Saturday, 27 October 2012

Opposites attract

Opposites attract
27 October 2012

You know how you sometimes see couples and they’re just so perfectly matched – temperaments, tastes, and all things in between.  And other times you see couples that seem so ill-suited.  But despite apparent looks, they’ve got a magical combo.  Who know what makes a couple tick.  I’m suspecting it’s hard work, tolerance, understanding and love.
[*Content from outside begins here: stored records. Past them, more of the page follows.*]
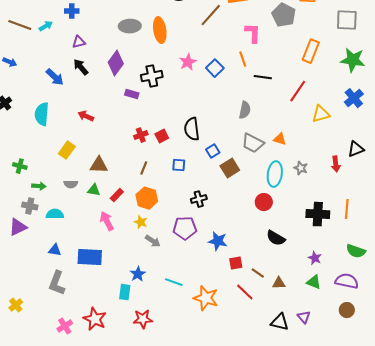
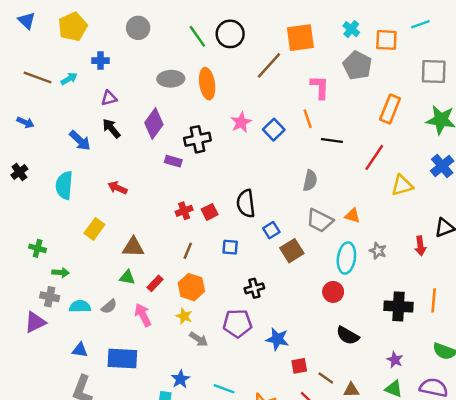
gray semicircle: (71, 184) -> (109, 306), moved, turned -40

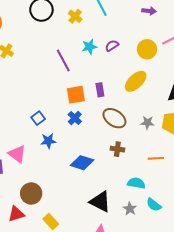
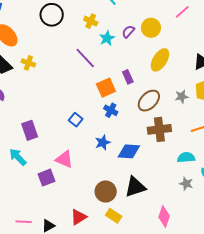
yellow cross: (75, 16) -> (91, 21), moved
yellow circle: (147, 49) -> (151, 28), moved
brown ellipse: (114, 118) -> (149, 101), turned -65
blue star: (48, 141) -> (103, 143), moved
brown cross: (117, 149) -> (159, 129), size x1.6
brown circle: (31, 194) -> (106, 192), moved
black triangle: (100, 202) -> (135, 187), moved, turned -30

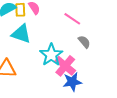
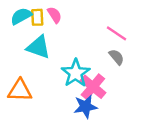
pink line: (72, 19) -> (116, 33), moved
blue star: (72, 82) -> (86, 107), moved

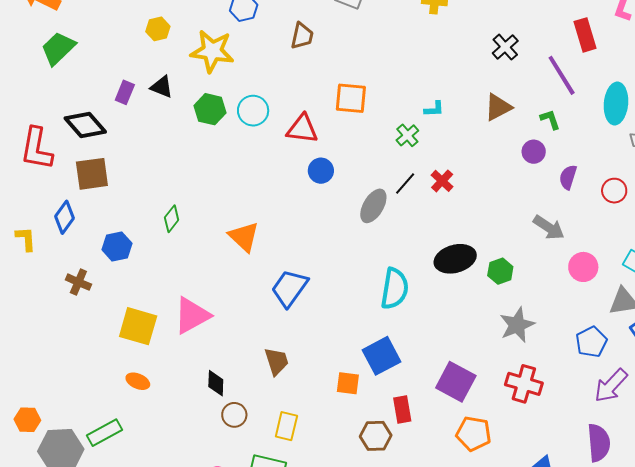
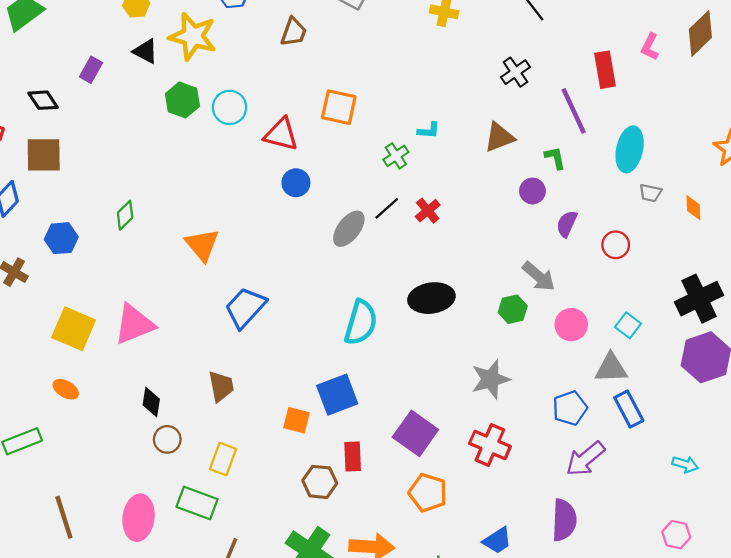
black triangle: (162, 87) -> (145, 51), moved
black diamond: (85, 125) -> (43, 100), size x0.7
green hexagon: (500, 271) -> (513, 309), moved

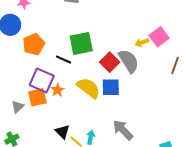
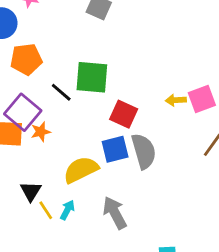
gray semicircle: (129, 61) -> (144, 151), moved
red square: (110, 62) -> (124, 114), turned -36
blue square: (111, 87) -> (115, 149), turned -30
yellow semicircle: (89, 88) -> (81, 170), moved, turned -80

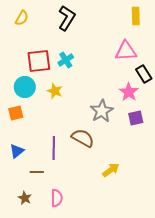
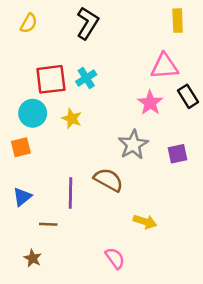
pink star: (129, 92) -> (150, 103), moved
yellow arrow: (111, 170) -> (145, 222), turned 54
pink semicircle: (57, 198) -> (115, 258), moved, turned -36

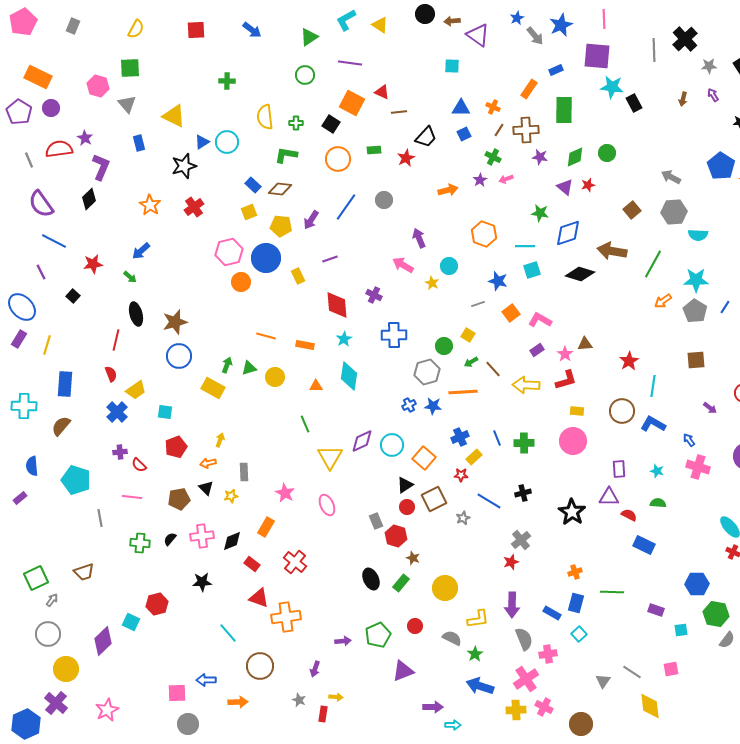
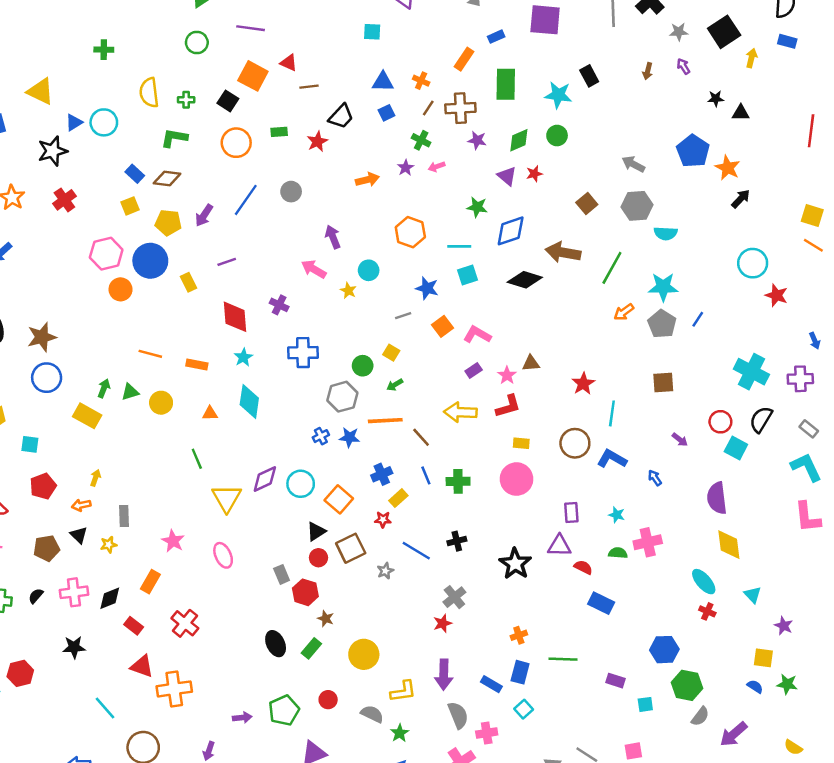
cyan star: (612, 87) -> (558, 95), moved
brown line: (493, 369) -> (421, 437), moved
pink cross: (698, 467) -> (648, 542), moved, turned -30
Grant and I are polar opposites.  His childhood was conventional.  Straight down the line and pretty conservative.  Whereas mine was rather bohemian by comparison.  His family is small and rather quiet, whereas mine can’t be accused of either those qualities.  My family is artistic and creative, and classically educated in contrast to his that is sporty, business minded and perhaps more practical.  His family is more nuclear and plays things close to their chests.  Mine is like a wide open book, everything open for everyone to see.  We don’t do secrets, resentments, mistrust.  And my Ouma Helene is fond of saying “we are not clandestine people”.  Things are discussed, mulled about and everyone has opinions.  We’re involved in each other’s lives and see each other often – rejoicing in closeness and an exceptional bond.

And when it comes to raising a family of your own, it is quite a challenge to find a happy medium between “my way” and “your way”.  The best one can hope for is a melding of sorts.  Perhaps the best of both bits can come to the fore.  Compromise is key.
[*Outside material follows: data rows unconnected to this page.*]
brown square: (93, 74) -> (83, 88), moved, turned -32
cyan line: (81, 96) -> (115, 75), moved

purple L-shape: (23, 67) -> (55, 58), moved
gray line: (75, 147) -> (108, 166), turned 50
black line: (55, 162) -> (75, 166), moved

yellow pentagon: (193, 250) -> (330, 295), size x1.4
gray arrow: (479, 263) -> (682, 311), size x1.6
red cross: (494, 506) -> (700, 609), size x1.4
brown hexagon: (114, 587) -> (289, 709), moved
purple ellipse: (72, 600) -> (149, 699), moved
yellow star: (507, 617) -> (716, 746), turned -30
Grant and I often laugh about how different we are.  At school he was the cool jock.  It was all athletics this and sporty that.  Victor Ludorums, regional and provincial colours, records, medals and certificates.  And lots and lots and lots of girls.  I think he was a bit of a player.  Now, as for me.  I was the nerd.  All Library prefect, choir, drama club, piano and the lot.  I even had the required spectacles to complete the dork look.  I was pathetic at sports and played in the 7th team for Netball.  This great achievement only because there wasn’t an 8th team.

His family is very religious and devout Christians.  In general, with the exception of a few, my family falls short of that mark.  I remember being in Grade 6 at Beaumont, in the Afrikaans class.  And succumbing to peer pressure, feeling the need to go to church.  The one every other Afrikaans kid went to – the Dutch Reformed Church just around the corner from our house.  I asked my folks if I could go and remember them saying “it’s not really our bag, but you’re welcome to go, we hope you enjoy it”.  I went on my own for quite a while, until the Sondagskool became to feel a bit too much like hard work.  It was all remembering verses and lots of homework too.  There were lots of rules and regulations, fire and brimstone too.  I had to dress up quite smart and didn’t have the right clothes.  I always felt a bit uncomfortable and out of place.  Like I was acting in a play, without the correct script.  And in the end I fell by the way side.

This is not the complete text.